[Dataset records]
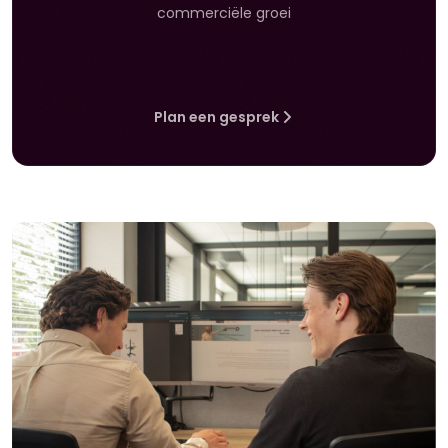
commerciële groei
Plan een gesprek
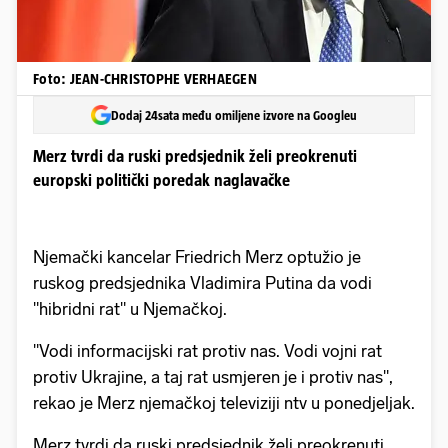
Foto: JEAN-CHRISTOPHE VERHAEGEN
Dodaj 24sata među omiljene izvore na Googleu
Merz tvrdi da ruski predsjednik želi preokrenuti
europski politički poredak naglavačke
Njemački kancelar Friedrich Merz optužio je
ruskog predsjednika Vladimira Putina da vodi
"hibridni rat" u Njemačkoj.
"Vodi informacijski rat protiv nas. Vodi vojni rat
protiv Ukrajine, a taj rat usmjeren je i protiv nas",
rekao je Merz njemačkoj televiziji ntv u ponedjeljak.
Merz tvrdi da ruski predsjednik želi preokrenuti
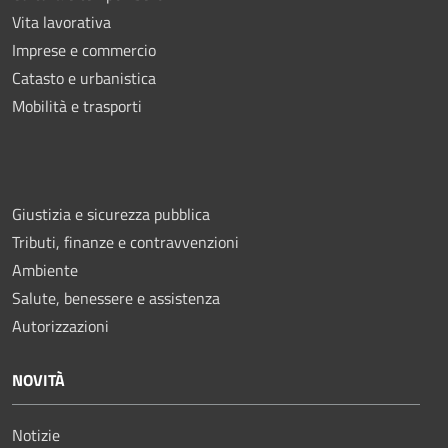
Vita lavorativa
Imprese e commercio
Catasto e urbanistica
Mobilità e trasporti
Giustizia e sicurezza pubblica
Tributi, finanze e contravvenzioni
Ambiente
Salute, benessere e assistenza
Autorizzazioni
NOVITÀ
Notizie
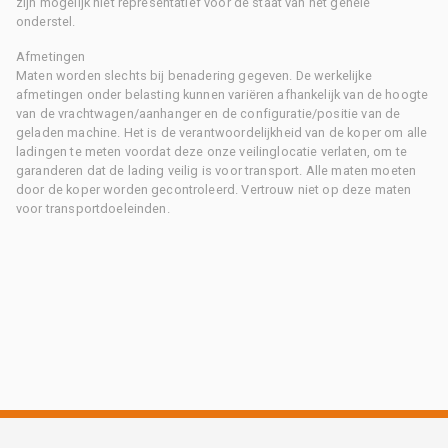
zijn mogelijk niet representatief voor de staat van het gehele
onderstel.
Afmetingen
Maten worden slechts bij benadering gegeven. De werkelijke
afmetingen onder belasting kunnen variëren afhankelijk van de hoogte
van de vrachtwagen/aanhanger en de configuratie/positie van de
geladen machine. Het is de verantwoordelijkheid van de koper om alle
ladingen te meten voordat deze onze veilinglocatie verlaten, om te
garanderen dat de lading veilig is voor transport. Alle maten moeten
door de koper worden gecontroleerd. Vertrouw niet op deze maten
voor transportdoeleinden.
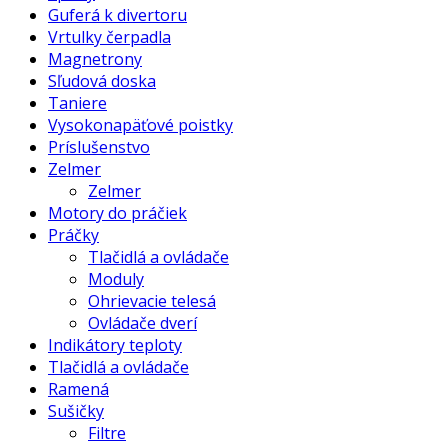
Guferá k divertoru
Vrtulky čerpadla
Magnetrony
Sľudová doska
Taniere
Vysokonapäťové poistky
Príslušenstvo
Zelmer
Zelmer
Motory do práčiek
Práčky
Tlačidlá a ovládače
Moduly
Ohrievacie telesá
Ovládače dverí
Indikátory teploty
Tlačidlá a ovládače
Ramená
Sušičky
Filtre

## To do:
Restate every line above exactly, omitting images.

## Solved exercise:
commerciële groei
Plan een gesprek
Foto: JEAN-CHRISTOPHE VERHAEGEN
Dodaj 24sata među omiljene izvore na Googleu
Merz tvrdi da ruski predsjednik želi preokrenuti
europski politički poredak naglavačke
Njemački kancelar Friedrich Merz optužio je
ruskog predsjednika Vladimira Putina da vodi
"hibridni rat" u Njemačkoj.
"Vodi informacijski rat protiv nas. Vodi vojni rat
protiv Ukrajine, a taj rat usmjeren je i protiv nas",
rekao je Merz njemačkoj televiziji ntv u ponedjeljak.
Merz tvrdi da ruski predsjednik želi preokrenuti
Vita lavorativa
Imprese e commercio
Catasto e urbanistica
Mobilità e trasporti
Giustizia e sicurezza pubblica
Tributi, finanze e contravvenzioni
Ambiente
Salute, benessere e assistenza
Autorizzazioni
NOVITÀ
Notizie
zijn mogelijk niet representatief voor de staat van het gehele
onderstel.
Afmetingen
Maten worden slechts bij benadering gegeven. De werkelijke
afmetingen onder belasting kunnen variëren afhankelijk van de hoogte
van de vrachtwagen/aanhanger en de configuratie/positie van de
geladen machine. Het is de verantwoordelijkheid van de koper om alle
ladingen te meten voordat deze onze veilinglocatie verlaten, om te
garanderen dat de lading veilig is voor transport. Alle maten moeten
door de koper worden gecontroleerd. Vertrouw niet op deze maten
voor transportdoeleinden.
Guferá k divertoru
Vrtulky čerpadla
Magnetrony
Sľudová doska
Taniere
Vysokonapäťové poistky
Príslušenstvo
Zelmer
Zelmer
Motory do práčiek
Práčky
Tlačidlá a ovládače
Moduly
Ohrievacie telesá
Ovládače dverí
Indikátory teploty
Tlačidlá a ovládače
Ramená
Sušičky
Filtre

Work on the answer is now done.